The blueberry aphid, Ericaphis fimbriata or Ericaphis scammelli, is most likely of North American origin and was probably introduced into Europe with plant material. It feeds on blueberries and is a vector of blueberry scorch virus.
Life cycle and appearance of Blueberry aphid
Aphids have a complex life cycle, with both winged and wingless forms of adults and a great variety in colour. In greenhouses, reproduction takes place by parthenogenesis, with unfertilized viviparous females continuing to produce new generations of females. Aphids moult four times before reaching adulthood. With each moult they shed white skin, betraying their presence in the crop.
Wingless females of the blueberry aphid are pale yellow-green. The siphunculi are long and straight.
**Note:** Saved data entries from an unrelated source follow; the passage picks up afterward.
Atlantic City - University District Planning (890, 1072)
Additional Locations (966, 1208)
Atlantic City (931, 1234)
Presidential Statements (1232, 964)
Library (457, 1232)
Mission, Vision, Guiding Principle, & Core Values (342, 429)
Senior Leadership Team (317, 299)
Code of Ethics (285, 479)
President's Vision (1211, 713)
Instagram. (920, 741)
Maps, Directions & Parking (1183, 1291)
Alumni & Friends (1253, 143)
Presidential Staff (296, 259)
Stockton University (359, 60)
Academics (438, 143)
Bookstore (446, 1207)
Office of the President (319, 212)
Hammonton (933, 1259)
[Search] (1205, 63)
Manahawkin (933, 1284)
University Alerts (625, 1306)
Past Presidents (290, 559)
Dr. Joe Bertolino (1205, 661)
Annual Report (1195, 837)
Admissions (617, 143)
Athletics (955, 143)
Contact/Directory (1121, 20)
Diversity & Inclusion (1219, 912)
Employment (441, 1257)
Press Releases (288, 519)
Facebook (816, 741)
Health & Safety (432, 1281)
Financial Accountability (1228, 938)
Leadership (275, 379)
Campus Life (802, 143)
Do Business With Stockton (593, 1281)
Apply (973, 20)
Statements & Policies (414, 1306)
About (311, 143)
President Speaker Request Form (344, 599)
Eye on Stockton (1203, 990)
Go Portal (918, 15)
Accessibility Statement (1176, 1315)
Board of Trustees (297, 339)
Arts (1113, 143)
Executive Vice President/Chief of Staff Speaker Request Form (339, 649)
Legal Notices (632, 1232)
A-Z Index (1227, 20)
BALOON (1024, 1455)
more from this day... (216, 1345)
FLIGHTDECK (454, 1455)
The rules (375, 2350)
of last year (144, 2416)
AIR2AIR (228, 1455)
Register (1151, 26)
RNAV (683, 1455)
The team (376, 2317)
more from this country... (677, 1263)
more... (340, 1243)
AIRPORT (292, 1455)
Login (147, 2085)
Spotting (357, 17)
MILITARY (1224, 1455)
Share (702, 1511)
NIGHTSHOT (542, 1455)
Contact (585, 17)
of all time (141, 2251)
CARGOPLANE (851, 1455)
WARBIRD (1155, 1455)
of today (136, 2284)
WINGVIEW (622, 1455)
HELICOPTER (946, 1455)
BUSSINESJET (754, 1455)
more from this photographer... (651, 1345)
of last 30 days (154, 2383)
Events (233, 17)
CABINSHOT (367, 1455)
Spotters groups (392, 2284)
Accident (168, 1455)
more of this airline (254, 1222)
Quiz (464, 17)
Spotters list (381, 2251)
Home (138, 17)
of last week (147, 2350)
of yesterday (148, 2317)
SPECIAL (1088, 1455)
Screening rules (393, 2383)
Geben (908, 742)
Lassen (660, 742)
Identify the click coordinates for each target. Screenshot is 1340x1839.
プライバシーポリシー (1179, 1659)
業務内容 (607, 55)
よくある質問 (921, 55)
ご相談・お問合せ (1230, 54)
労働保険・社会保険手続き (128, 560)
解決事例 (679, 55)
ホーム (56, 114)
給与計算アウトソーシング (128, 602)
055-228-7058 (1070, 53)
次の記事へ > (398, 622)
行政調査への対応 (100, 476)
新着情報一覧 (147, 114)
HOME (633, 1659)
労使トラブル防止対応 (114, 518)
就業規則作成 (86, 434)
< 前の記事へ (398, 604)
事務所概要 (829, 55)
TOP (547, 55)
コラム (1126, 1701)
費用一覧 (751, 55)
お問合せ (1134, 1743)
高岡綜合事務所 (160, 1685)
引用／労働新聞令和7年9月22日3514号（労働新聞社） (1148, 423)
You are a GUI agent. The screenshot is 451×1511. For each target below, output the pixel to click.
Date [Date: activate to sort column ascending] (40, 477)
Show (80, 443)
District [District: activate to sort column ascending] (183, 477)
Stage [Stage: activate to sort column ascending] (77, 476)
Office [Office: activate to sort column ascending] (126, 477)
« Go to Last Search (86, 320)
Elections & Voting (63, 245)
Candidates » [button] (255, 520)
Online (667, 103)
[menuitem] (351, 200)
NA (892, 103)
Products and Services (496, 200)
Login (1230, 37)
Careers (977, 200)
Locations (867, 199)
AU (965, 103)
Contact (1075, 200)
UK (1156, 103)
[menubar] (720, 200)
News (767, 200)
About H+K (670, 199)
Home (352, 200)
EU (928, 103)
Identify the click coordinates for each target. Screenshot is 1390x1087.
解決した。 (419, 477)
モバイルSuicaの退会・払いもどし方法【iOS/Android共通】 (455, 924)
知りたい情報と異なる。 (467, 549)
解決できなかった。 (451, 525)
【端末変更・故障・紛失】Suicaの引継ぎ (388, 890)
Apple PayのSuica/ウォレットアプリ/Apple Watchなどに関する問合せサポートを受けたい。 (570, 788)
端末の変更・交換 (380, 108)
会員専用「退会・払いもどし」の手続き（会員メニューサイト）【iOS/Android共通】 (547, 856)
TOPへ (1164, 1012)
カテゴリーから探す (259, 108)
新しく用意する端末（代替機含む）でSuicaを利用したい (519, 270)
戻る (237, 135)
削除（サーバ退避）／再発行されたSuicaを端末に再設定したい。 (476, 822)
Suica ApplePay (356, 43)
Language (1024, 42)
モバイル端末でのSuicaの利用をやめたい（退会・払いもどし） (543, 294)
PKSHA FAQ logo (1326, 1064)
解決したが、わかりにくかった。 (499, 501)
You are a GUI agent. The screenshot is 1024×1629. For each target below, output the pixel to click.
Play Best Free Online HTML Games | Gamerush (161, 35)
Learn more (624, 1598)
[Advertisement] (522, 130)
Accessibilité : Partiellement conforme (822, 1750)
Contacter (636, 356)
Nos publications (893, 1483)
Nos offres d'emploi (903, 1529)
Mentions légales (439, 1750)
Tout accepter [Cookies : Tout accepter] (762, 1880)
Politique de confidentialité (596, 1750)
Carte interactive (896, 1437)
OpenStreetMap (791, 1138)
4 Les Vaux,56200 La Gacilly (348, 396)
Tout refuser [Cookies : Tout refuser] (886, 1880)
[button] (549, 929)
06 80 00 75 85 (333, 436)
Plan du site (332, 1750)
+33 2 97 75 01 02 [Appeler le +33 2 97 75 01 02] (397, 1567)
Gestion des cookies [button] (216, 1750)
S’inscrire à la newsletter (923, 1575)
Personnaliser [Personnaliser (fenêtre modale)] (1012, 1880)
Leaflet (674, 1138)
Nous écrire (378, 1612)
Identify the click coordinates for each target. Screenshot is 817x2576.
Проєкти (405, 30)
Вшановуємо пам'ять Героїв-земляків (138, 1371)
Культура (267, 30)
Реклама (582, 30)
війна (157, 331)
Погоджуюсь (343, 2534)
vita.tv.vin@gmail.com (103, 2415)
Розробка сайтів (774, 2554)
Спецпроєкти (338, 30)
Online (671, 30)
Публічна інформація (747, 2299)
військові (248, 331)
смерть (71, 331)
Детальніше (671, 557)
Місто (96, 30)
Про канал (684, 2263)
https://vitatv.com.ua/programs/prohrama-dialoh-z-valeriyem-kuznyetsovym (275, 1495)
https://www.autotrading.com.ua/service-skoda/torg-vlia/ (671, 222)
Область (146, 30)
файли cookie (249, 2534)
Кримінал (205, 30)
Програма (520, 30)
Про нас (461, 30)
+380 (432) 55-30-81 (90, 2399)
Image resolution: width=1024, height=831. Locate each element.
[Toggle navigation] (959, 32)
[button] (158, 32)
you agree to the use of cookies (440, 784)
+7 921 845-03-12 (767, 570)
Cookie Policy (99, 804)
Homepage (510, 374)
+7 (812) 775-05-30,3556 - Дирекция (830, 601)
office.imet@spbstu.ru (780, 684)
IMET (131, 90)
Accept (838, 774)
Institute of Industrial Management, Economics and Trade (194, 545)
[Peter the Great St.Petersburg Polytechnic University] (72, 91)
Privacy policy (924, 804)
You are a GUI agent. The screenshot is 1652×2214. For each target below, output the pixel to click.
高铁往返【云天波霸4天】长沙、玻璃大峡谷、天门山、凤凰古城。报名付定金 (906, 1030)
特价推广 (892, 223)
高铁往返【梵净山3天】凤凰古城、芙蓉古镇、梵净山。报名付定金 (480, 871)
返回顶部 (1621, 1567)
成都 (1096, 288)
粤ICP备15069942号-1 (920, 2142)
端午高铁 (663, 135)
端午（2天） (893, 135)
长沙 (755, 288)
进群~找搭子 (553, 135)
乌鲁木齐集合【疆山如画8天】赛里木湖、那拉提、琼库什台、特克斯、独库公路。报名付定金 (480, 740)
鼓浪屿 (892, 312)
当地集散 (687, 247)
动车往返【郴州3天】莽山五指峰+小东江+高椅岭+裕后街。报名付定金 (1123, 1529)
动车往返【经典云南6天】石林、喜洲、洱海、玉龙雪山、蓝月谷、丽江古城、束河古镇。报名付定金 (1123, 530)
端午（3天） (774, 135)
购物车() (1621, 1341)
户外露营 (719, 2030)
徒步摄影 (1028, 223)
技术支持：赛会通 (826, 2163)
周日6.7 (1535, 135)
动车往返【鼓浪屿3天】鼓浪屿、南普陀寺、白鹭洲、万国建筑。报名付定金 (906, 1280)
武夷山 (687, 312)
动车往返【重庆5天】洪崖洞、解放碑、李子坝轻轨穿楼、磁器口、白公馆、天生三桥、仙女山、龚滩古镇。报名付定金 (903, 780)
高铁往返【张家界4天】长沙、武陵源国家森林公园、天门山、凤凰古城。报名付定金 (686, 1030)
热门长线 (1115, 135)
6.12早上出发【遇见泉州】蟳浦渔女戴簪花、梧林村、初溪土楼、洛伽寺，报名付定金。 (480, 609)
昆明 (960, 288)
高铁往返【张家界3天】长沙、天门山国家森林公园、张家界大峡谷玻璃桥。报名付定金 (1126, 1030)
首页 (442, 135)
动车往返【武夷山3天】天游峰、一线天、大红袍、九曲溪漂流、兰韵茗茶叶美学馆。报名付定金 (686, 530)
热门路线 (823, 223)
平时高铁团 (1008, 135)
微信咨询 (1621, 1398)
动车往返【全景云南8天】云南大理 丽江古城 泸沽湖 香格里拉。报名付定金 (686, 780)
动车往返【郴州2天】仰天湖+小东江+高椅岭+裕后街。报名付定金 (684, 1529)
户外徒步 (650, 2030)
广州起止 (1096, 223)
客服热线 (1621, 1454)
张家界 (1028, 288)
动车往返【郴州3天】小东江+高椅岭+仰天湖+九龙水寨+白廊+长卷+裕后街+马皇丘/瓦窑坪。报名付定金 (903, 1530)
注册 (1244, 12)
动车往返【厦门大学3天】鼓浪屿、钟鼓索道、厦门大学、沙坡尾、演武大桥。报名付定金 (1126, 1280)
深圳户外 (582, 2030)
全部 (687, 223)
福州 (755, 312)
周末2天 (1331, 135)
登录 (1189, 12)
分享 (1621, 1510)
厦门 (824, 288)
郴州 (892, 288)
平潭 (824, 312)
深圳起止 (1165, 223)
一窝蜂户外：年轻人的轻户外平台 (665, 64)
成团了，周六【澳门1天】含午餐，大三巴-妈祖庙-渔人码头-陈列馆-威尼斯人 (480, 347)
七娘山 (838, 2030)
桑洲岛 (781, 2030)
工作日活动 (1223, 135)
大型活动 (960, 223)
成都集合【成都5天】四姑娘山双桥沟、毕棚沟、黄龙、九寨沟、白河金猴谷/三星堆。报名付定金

Blueberry aphids overwinter as eggs on blueberry bushes. The fundatrices (founding mothers) emerging from the eggs produce wingless and winged parthenogenic females which then continue to produce females. The aphids are mainly found on young shoots. Peak aphid densities are reached in June and July. Sexual adults are produced in September and October and the sexual females lay eggs on blueberry bushes for overwintering.
Blueberry aphids live in dense colonies on young shoots of blueberry bushes and produce large amounts of sticky honeydew. The aphids spread blueberry scorch virus. This virus disease can cause severe yield loss.